Saved entries
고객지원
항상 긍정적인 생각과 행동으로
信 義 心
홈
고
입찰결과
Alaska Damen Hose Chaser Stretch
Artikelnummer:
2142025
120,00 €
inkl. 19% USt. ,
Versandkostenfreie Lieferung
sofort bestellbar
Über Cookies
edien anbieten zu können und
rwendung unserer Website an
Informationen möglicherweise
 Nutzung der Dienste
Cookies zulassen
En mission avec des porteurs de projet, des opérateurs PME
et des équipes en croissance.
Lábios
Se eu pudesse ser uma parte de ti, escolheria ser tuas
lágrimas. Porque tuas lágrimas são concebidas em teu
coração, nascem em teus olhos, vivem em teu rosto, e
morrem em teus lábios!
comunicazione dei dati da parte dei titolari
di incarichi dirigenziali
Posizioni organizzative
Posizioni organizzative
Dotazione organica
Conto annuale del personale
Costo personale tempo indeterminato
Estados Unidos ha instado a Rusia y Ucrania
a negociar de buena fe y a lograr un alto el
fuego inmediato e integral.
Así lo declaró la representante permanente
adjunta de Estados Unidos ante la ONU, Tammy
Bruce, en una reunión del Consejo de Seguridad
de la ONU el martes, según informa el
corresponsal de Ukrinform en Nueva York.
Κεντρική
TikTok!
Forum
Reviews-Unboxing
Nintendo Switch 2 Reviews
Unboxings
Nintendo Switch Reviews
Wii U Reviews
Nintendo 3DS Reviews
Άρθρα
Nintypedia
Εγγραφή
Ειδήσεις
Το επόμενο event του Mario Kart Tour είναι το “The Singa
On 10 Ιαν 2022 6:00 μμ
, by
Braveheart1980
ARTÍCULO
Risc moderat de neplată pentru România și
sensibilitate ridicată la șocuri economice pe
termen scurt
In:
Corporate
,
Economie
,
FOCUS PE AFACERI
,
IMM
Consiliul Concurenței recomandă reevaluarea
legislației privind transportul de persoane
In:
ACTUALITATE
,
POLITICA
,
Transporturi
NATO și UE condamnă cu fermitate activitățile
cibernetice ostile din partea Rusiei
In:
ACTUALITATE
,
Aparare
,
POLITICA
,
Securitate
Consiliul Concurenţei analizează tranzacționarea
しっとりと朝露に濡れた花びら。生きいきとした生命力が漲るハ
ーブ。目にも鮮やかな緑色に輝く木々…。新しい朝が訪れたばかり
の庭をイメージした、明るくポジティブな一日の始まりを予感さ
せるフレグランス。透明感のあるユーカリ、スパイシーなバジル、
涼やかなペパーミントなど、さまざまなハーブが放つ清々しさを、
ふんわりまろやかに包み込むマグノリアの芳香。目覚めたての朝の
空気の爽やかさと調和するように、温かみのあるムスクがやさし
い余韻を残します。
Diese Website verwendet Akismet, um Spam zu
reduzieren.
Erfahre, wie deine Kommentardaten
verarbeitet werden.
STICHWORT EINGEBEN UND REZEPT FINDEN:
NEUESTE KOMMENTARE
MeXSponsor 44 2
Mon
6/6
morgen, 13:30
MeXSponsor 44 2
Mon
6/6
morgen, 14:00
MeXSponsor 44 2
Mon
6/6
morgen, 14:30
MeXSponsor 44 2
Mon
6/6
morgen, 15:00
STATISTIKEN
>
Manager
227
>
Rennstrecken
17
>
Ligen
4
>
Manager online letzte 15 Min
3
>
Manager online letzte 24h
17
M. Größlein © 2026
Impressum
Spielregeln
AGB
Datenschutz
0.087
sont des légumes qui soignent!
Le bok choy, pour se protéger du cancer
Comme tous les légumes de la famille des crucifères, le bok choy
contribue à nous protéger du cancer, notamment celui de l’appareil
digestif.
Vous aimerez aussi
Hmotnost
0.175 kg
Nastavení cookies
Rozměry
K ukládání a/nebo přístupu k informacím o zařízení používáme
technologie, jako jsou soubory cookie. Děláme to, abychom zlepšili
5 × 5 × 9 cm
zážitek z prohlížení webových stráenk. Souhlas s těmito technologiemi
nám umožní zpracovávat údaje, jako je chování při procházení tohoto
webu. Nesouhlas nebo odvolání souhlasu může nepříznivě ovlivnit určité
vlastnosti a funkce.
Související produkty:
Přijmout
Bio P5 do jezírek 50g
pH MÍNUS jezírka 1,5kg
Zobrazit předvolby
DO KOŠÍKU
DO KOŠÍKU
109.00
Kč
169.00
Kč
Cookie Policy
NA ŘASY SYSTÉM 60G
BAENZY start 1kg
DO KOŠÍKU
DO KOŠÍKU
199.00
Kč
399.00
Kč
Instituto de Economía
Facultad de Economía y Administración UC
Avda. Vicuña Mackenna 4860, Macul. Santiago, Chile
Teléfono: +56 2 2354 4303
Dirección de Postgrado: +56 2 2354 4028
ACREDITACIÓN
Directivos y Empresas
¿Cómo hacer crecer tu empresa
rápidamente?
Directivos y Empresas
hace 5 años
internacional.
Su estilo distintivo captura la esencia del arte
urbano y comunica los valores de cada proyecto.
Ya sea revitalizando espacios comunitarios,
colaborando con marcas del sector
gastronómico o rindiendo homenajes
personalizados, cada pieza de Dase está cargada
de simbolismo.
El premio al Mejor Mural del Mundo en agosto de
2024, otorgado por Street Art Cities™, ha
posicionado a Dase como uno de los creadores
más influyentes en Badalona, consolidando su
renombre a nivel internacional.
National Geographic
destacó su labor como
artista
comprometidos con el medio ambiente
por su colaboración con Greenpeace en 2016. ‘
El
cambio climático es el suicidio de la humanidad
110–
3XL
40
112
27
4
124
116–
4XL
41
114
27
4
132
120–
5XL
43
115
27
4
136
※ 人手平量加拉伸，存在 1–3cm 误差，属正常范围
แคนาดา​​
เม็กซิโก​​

**Exercise directions**
The response should consist of the entries above, retyped exactly.

**Solved problem**
고객지원
항상 긍정적인 생각과 행동으로
信 義 心
홈
고
입찰결과
Alaska Damen Hose Chaser Stretch
Artikelnummer:
2142025
120,00 €
inkl. 19% USt. ,
Versandkostenfreie Lieferung
sofort bestellbar
Über Cookies
edien anbieten zu können und
rwendung unserer Website an
Informationen möglicherweise
 Nutzung der Dienste
Cookies zulassen
En mission avec des porteurs de projet, des opérateurs PME
et des équipes en croissance.
Lábios
Se eu pudesse ser uma parte de ti, escolheria ser tuas
lágrimas. Porque tuas lágrimas são concebidas em teu
coração, nascem em teus olhos, vivem em teu rosto, e
morrem em teus lábios!
comunicazione dei dati da parte dei titolari
di incarichi dirigenziali
Posizioni organizzative
Posizioni organizzative
Dotazione organica
Conto annuale del personale
Costo personale tempo indeterminato
Estados Unidos ha instado a Rusia y Ucrania
a negociar de buena fe y a lograr un alto el
fuego inmediato e integral.
Así lo declaró la representante permanente
adjunta de Estados Unidos ante la ONU, Tammy
Bruce, en una reunión del Consejo de Seguridad
de la ONU el martes, según informa el
corresponsal de Ukrinform en Nueva York.
Κεντρική
TikTok!
Forum
Reviews-Unboxing
Nintendo Switch 2 Reviews
Unboxings
Nintendo Switch Reviews
Wii U Reviews
Nintendo 3DS Reviews
Άρθρα
Nintypedia
Εγγραφή
Ειδήσεις
Το επόμενο event του Mario Kart Tour είναι το “The Singa
On 10 Ιαν 2022 6:00 μμ
, by
Braveheart1980
ARTÍCULO
Risc moderat de neplată pentru România și
sensibilitate ridicată la șocuri economice pe
termen scurt
In:
Corporate
,
Economie
,
FOCUS PE AFACERI
,
IMM
Consiliul Concurenței recomandă reevaluarea
legislației privind transportul de persoane
In:
ACTUALITATE
,
POLITICA
,
Transporturi
NATO și UE condamnă cu fermitate activitățile
cibernetice ostile din partea Rusiei
In:
ACTUALITATE
,
Aparare
,
POLITICA
,
Securitate
Consiliul Concurenţei analizează tranzacționarea
しっとりと朝露に濡れた花びら。生きいきとした生命力が漲るハ
ーブ。目にも鮮やかな緑色に輝く木々…。新しい朝が訪れたばかり
の庭をイメージした、明るくポジティブな一日の始まりを予感さ
せるフレグランス。透明感のあるユーカリ、スパイシーなバジル、
涼やかなペパーミントなど、さまざまなハーブが放つ清々しさを、
ふんわりまろやかに包み込むマグノリアの芳香。目覚めたての朝の
空気の爽やかさと調和するように、温かみのあるムスクがやさし
い余韻を残します。
Diese Website verwendet Akismet, um Spam zu
reduzieren.
Erfahre, wie deine Kommentardaten
verarbeitet werden.
STICHWORT EINGEBEN UND REZEPT FINDEN:
NEUESTE KOMMENTARE
MeXSponsor 44 2
Mon
6/6
morgen, 13:30
MeXSponsor 44 2
Mon
6/6
morgen, 14:00
MeXSponsor 44 2
Mon
6/6
morgen, 14:30
MeXSponsor 44 2
Mon
6/6
morgen, 15:00
STATISTIKEN
>
Manager
227
>
Rennstrecken
17
>
Ligen
4
>
Manager online letzte 15 Min
3
>
Manager online letzte 24h
17
M. Größlein © 2026
Impressum
Spielregeln
AGB
Datenschutz
0.087
sont des légumes qui soignent!
Le bok choy, pour se protéger du cancer
Comme tous les légumes de la famille des crucifères, le bok choy
contribue à nous protéger du cancer, notamment celui de l’appareil
digestif.
Vous aimerez aussi
Hmotnost
0.175 kg
Nastavení cookies
Rozměry
K ukládání a/nebo přístupu k informacím o zařízení používáme
technologie, jako jsou soubory cookie. Děláme to, abychom zlepšili
5 × 5 × 9 cm
zážitek z prohlížení webových stráenk. Souhlas s těmito technologiemi
nám umožní zpracovávat údaje, jako je chování při procházení tohoto
webu. Nesouhlas nebo odvolání souhlasu může nepříznivě ovlivnit určité
vlastnosti a funkce.
Související produkty:
Přijmout
Bio P5 do jezírek 50g
pH MÍNUS jezírka 1,5kg
Zobrazit předvolby
DO KOŠÍKU
DO KOŠÍKU
109.00
Kč
169.00
Kč
Cookie Policy
NA ŘASY SYSTÉM 60G
BAENZY start 1kg
DO KOŠÍKU
DO KOŠÍKU
199.00
Kč
399.00
Kč
Instituto de Economía
Facultad de Economía y Administración UC
Avda. Vicuña Mackenna 4860, Macul. Santiago, Chile
Teléfono: +56 2 2354 4303
Dirección de Postgrado: +56 2 2354 4028
ACREDITACIÓN
Directivos y Empresas
¿Cómo hacer crecer tu empresa
rápidamente?
Directivos y Empresas
hace 5 años
internacional.
Su estilo distintivo captura la esencia del arte
urbano y comunica los valores de cada proyecto.
Ya sea revitalizando espacios comunitarios,
colaborando con marcas del sector
gastronómico o rindiendo homenajes
personalizados, cada pieza de Dase está cargada
de simbolismo.
El premio al Mejor Mural del Mundo en agosto de
2024, otorgado por Street Art Cities™, ha
posicionado a Dase como uno de los creadores
más influyentes en Badalona, consolidando su
renombre a nivel internacional.
National Geographic
destacó su labor como
artista
comprometidos con el medio ambiente
por su colaboración con Greenpeace en 2016. ‘
El
cambio climático es el suicidio de la humanidad
110–
3XL
40
112
27
4
124
116–
4XL
41
114
27
4
132
120–
5XL
43
115
27
4
136
※ 人手平量加拉伸，存在 1–3cm 误差，属正常范围
แคนาดา​​
เม็กซิโก​​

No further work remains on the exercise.